Project focus
Research should be reproducible. The same analysis of the same data should produce the same result. This may sound obvious at first, but many studies show that a large portion of scientific literature across disciplines is not reproducible. Research data and analysis codes are often not readily shared, leaving other researchers virtually no way to independently verify published scientific results. In some cases, even the scientists who conducted the research are unable to reproduce their own findings, and this not long after the work is published. The public’s investment in a particular research study is often limited to a—often paid—PDF article on a for-profit publisher’s website.
Conducting reproducible research is hampered by at least two factors: First, the incentives in academic research are not conducive, as the quantity of publications and the impact factor of the journals in which they are published often still take more account in hiring and promotion decisions than the quality, robustness, and reproducibility of the work. Second, making research reproducible is actually difficult, and prospective researchers often lack targeted and comprehensive training in relevant methods and tools.

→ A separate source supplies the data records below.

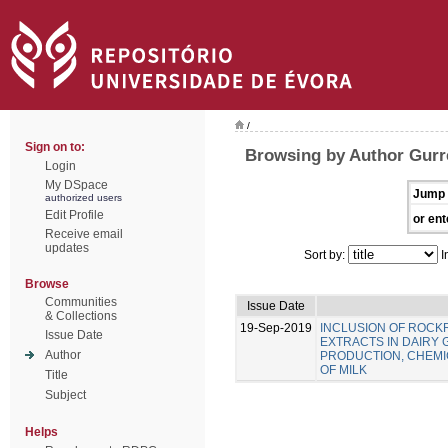
/
Sign on to:
Browsing by Author Gurre
Login
My DSpace
Jump 
authorized users
Edit Profile
or ent
Receive email
updates
Sort by:
I
Browse
Communities
Issue Date
& Collections
19-Sep-2019
INCLUSION OF ROC
Issue Date
EXTRACTS IN DAIRY 
Author
PRODUCTION, CHEMIC
OF MILK
Title
Subject
Helps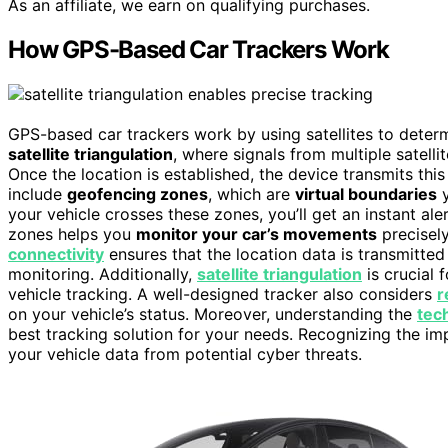
As an affiliate, we earn on qualifying purchases.
How GPS-Based Car Trackers Work
GPS-based car trackers work by using satellites to determ
satellite triangulation
, where signals from multiple satelli
Once the location is established, the device transmits th
include
geofencing zones
, which are
virtual boundaries
y
your vehicle crosses these zones, you’ll get an instant ale
zones helps you
monitor your car’s movements
precisel
connectivity
ensures that the location data is transmitted 
monitoring. Additionally,
satellite triangulation
is crucial 
vehicle tracking. A well-designed tracker also considers
r
on your vehicle’s status. Moreover, understanding the
tec
best tracking solution for your needs. Recognizing the i
your vehicle data from potential cyber threats.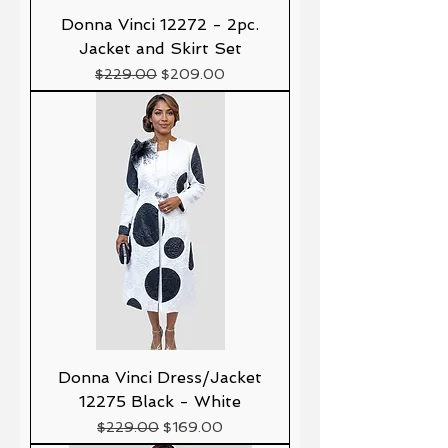
Donna Vinci 12272 - 2pc.
Jacket and Skirt Set
Precio
Precio de oferta
$229.00
$209.00
Donna Vinci Dress/Jacket
12275 Black - White
Precio
Precio de oferta
$229.00
$169.00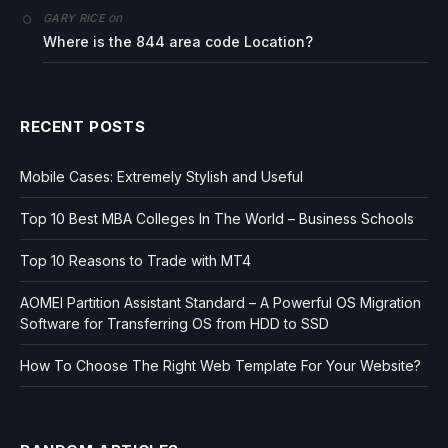
on
GARY RICE
Where is the 844 area code Location?
RECENT POSTS
Mobile Cases: Extremely Stylish and Useful
Top 10 Best MBA Colleges In The World – Business Schools
Top 10 Reasons to Trade with MT4
AOMEI Partition Assistant Standard – A Powerful OS Migration
Software for Transferring OS from HDD to SSD
How To Choose The Right Web Template For Your Website?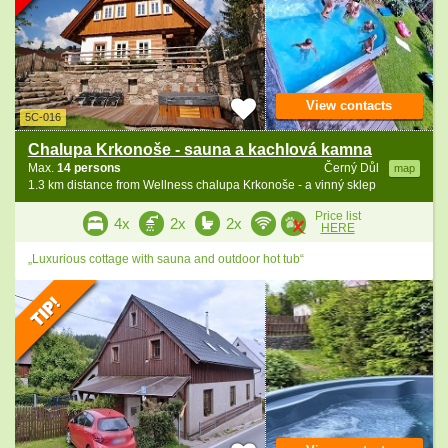
View contacts
5C-016
Chalupa Krkonoše - sauna a kachlová kamna
Max.
14 persons
Černý Důl
map
1.3 km distance from Wellness chalupa Krkonoše - a vinný sklep
Price list
4x
2x
2x
HERE
„Luxurious cottage with sauna and outdoor hot tub“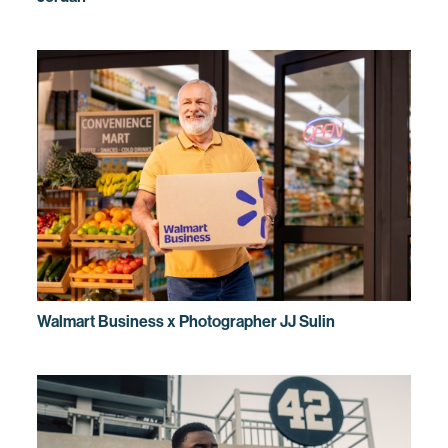
Walmart Business x Photographer JJ Sulin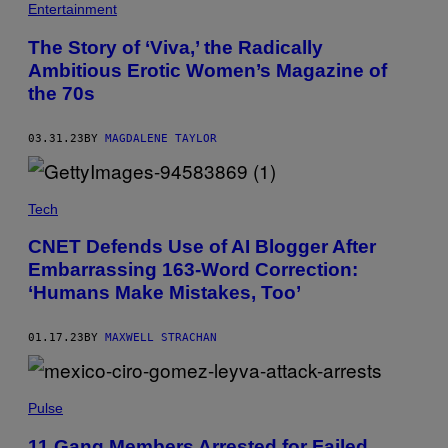
Entertainment
The Story of ‘Viva,’ the Radically
Ambitious Erotic Women’s Magazine of
the 70s
03.31.23
BY
MAGDALENE TAYLOR
Tech
CNET Defends Use of AI Blogger After
Embarrassing 163-Word Correction:
‘Humans Make Mistakes, Too’
01.17.23
BY
MAXWELL STRACHAN
Pulse
11 Gang Members Arrested for Failed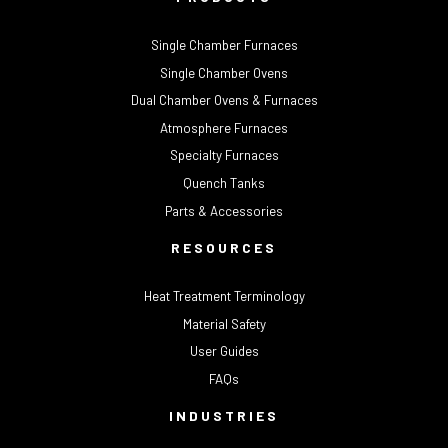
Single Chamber Furnaces
Single Chamber Ovens
Dual Chamber Ovens & Furnaces
Atmosphere Furnaces
Specialty Furnaces
Quench Tanks
Parts & Accessories
RESOURCES
Heat Treatment Terminology
Material Safety
User Guides
FAQs
INDUSTRIES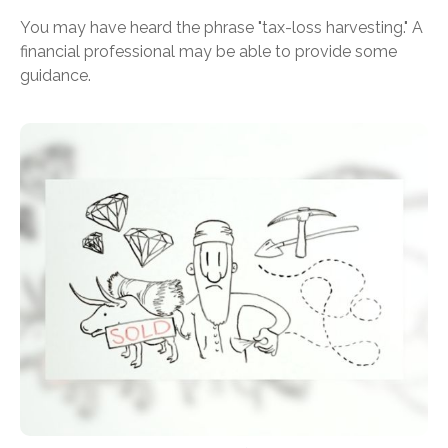
You may have heard the phrase "tax-loss harvesting." A
financial professional may be able to provide some
guidance.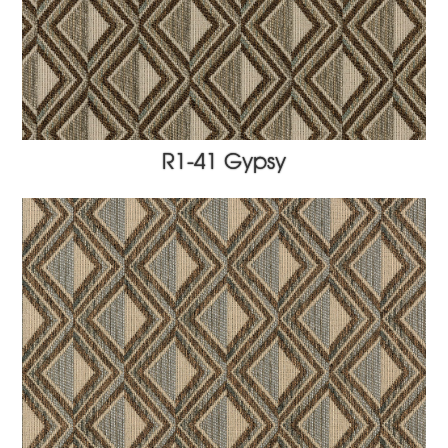
R1-41 Gypsy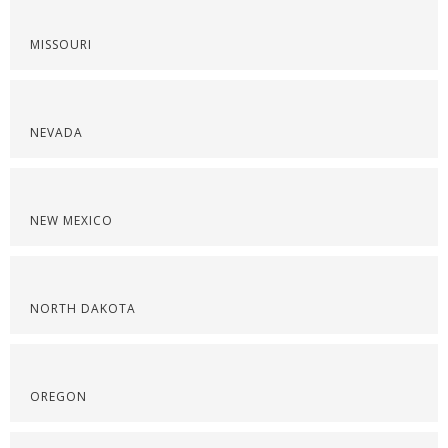
MISSOURI
NEVADA
NEW MEXICO
NORTH DAKOTA
OREGON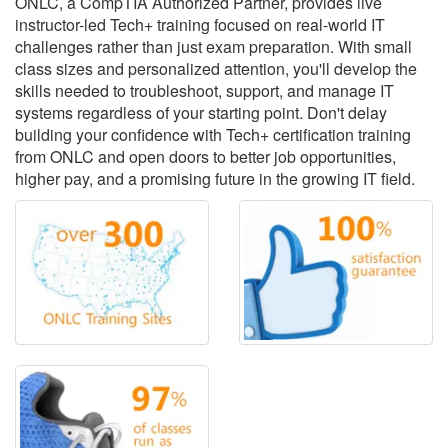
ONLC, a CompTIA Authorized Partner, provides live
instructor-led Tech+ training focused on real-world IT
challenges rather than just exam preparation. With small
class sizes and personalized attention, you'll develop the
skills needed to troubleshoot, support, and manage IT
systems regardless of your starting point. Don't delay
building your confidence with Tech+ certification training
from ONLC and open doors to better job opportunities,
higher pay, and a promising future in the growing IT field.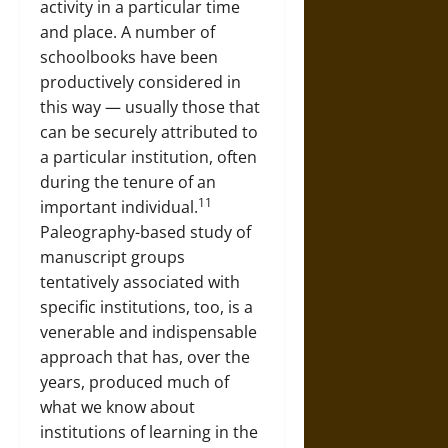
activity in a particular time
and place. A number of
schoolbooks have been
productively considered in
this way — usually those that
can be securely attributed to
a particular institution, often
during the tenure of an
11
important individual.
Paleography-based study of
manuscript groups
tentatively associated with
specific institutions, too, is a
venerable and indispensable
approach that has, over the
years, produced much of
what we know about
institutions of learning in the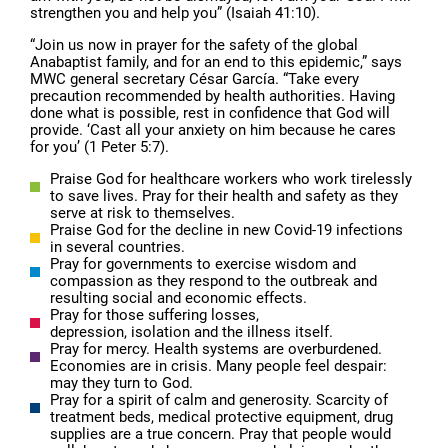
strengthen you and help you” (Isaiah 41:10).
“Join us now in prayer for the safety of the global
Anabaptist family, and for an end to this epidemic,” says
MWC general secretary César García. “Take every
precaution recommended by health authorities. Having
done what is possible, rest in confidence that God will
provide. ‘Cast all your anxiety on him because he cares
for you’ (1 Peter 5:7).
Praise God for healthcare workers who work tirelessly
to save lives. Pray for their health and safety as they
serve at risk to themselves.
Praise God for the decline in new Covid-19 infections
in several countries.
Pray for governments to exercise wisdom and
compassion as they respond to the outbreak and
resulting social and economic effects.
Pray for those suffering losses,
depression, isolation and the illness itself.
Pray for mercy. Health systems are overburdened.
Economies are in crisis. Many people feel despair:
may they turn to God.
Pray for a spirit of calm and generosity. Scarcity of
treatment beds, medical protective equipment, drug
supplies are a true concern. Pray that people would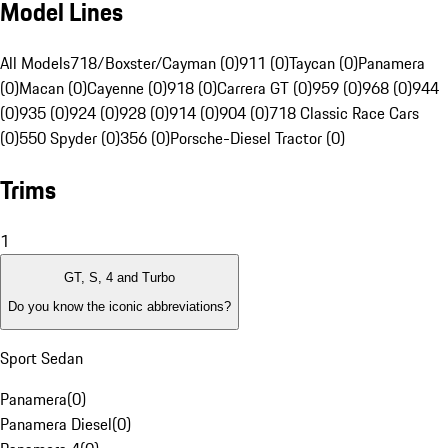
Model Lines
All Models
718/Boxster/Cayman (0)
911 (0)
Taycan (0)
Panamera
(0)
Macan (0)
Cayenne (0)
918 (0)
Carrera GT (0)
959 (0)
968 (0)
944
(0)
935 (0)
924 (0)
928 (0)
914 (0)
904 (0)
718 Classic Race Cars
(0)
550 Spyder (0)
356 (0)
Porsche-Diesel Tractor (0)
Trims
1
GT, S, 4 and Turbo
Do you know the iconic abbreviations?
Sport Sedan
Panamera
(
0
)
Panamera Diesel
(
0
)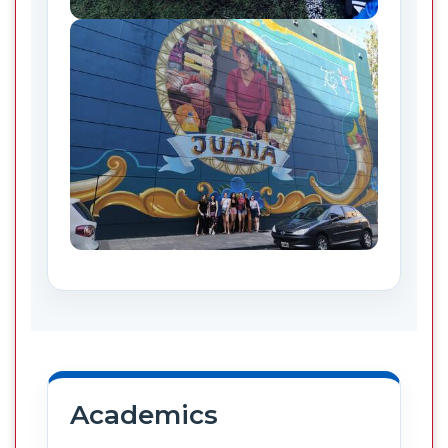
Academics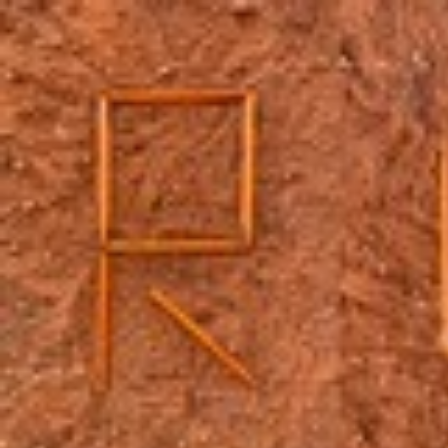
Skip to main content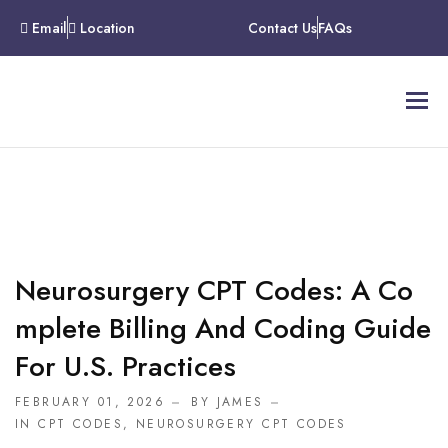
Email
Location
Contact Us
FAQs
Neurosurgery CPT Codes: A Co
Mplete Billing And Coding Guide
For U.S. Practices
FEBRUARY 01, 2026
BY JAMES
IN
CPT CODES
,
NEUROSURGERY CPT CODES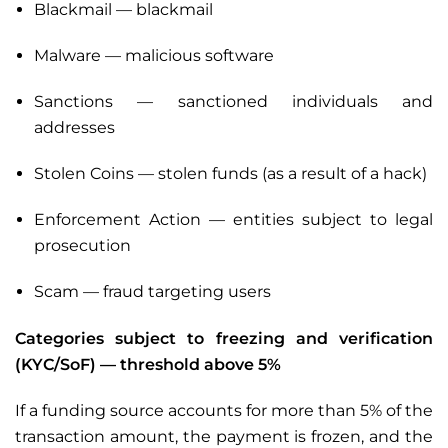
Blackmail — blackmail
Malware — malicious software
Sanctions — sanctioned individuals and
addresses
Stolen Coins — stolen funds (as a result of a hack)
Enforcement Action — entities subject to legal
prosecution
Scam — fraud targeting users
Categories subject to freezing and verification
(KYC/SoF) — threshold above 5%
If a funding source accounts for more than 5% of the
transaction amount, the payment is frozen, and the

Reproducing the same results on a different computer is often not a trivial problem. For example, not only must all code and data be available in an accessible format, but the same software (or computing environment) must also be replicable. In general, managing research results reproducibly and transparently throughout their entire lifecycle—from initial idea to publication and beyond—represents a significant challenge. Fortunately, researchers can learn from practices and tools from other disciplines, particularly software engineering, that have significantly professionalized collaborative work on digital objects such as code and data. These include, among others, tracking changes to digital objects using version control systems such as Git, best practices for code and data management, and creating stable and transportable computing environments using software containers such as Docker.
This course provided an introduction to the tools and procedures that enable young scientists to make their research reproducible.
Review and results
Following the successful approach of our previous course on “Version Control of Code and Data with Git,” we focused on developing an online learning resource titled “The Repro Book” (available here), modeled after our “Version Control Book.” This online guide was adapted to the structure of the seminar and served as the course textbook.
The main outcome of the teaching project was the opportunity for course participants to learn about reproducible work in a scientific context, particularly through its practical application on a small, fictitious research project. Through practical exercises and exposure to concepts such as metadata, community guidelines, renv, good coding practices, and literate programming using the software Quarto, R, and RStudio, they gained in-depth knowledge of how to set up a research project that is easily reproducible.
Tips from lecturers for lecturers
A central element of digital skills development was ensuring the transparent, public, and collaborative development of teaching and learning resources using Git and GitHub, as well as the Open Science Framework, within the available time. Individual teaching content was applied to the creation of the teaching content. This approach follows sound scientific principles of transparency, openness, and reproducibility.
The teaching project also contributed to the development of lecturers’ skills in the area of didactic skills. Various didactic methods were tested within the teaching project: from pair work and individual work, to quizzes, demonstrations, and exercises. A conscious focus was always to create plenty of time and space for implementation, where participants could apply what they had learned using concrete exercises and examples.